Tuberculoses affect one in two. Lung, kidney, and dental problems are said to have increased as a result of sand mixed with salt carried by the winds. An economy dependent on the fisheries industry was wiped out as virtually all native fish species have died. The disappearing of the Aral sea is one of the worst environmental disasters of our time. Due to excessive water usage along its contributing rivers, the Syr-Darya and Arnu-Darya, the lake has slowly disappeared taking with it most if the area's diverse ecosystem.

The 'Northern' or small Aral Sea as the Kazakhstan Sea near Aralsk is called is now approximately one fifth of its original size with extremely high levels of salt. The sea has split into two seas and is suspected to split into a third.

The water originates in the Pamirs and Tian Sian mountains of Kyrgyzstan and Tajikistan and then passes through Turkmenistan, Uzbekistan and Kazakhstan on its way to the Aral Sea. This water is mainly consumed by thirsty crops such as cotton and rice planted in virtual desert conditions.

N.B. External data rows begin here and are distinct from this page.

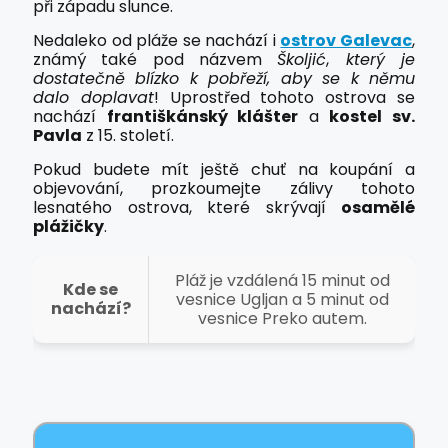
při západu slunce.
Nedaleko od pláže se nachází i
ostrov Galevac
,
známý také pod názvem
Školjić
,
který je
dostatečně blízko k pobřeží, aby se k němu
dalo doplavat
! Uprostřed tohoto ostrova se
nachází
františkánský klášter
a
kostel sv.
Pavla
z 15. století.
Pokud budete mít ještě chuť na koupání a
objevování, prozkoumejte zálivy tohoto
lesnatého ostrova, které skrývají
osamělé
plážičky
.
Pláž je vzdálená 15 minut od
Kde se
vesnice Ugljan a 5 minut od
nachází?
vesnice Preko autem.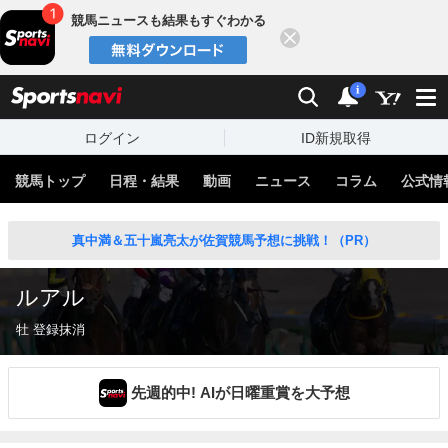
競馬ニュースも結果もすぐわかる
閉じる
スポーツナビ
検索
通知
i
ログイン
ID新規取得
競馬トップ
日程・結果
動画
ニュース
コラム
公式情
真中満＆五十嵐亮太が佐賀競馬予想に挑戦！（PR）
ルアル
牡 登録抹消
先週的中! AIが日曜重賞を大予想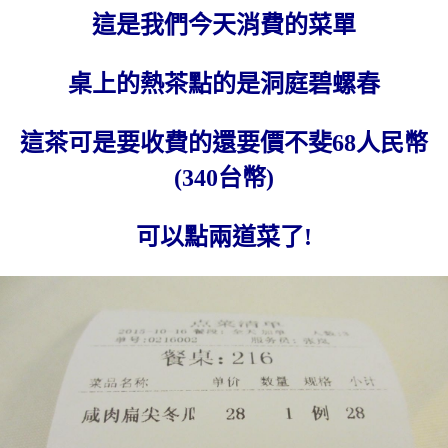
這是我們今天消費的菜單
桌上的熱茶點的是洞庭碧螺春
這茶可是要收費的還要價不斐68人民幣
(340台幣)
可以點兩道菜了!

Cotton and other crops are such an important part of some of the economies in the region that the water is too precious for them to give back. The best hope for compromise is for the countries involved to try and develop less wasteful irrigation practices with less thirsty crops and for what is left of the lake to reach a sustainable level and stop shrinking even further.

It is feared that Lake Balkash, Asia's 4th largest lake, on the eastern side of Kazakhstan will face a similar fate as the Aral sea, if water practices remain the same and cooperation with the Chinese from where the water originates, is not reached.


Christopher Herwig is a freelance photographer, currently based in Monrovia, Liberia and doing assignments throughout West Africa.

Visit www.herwigphoto.com, and see his work on Flickr.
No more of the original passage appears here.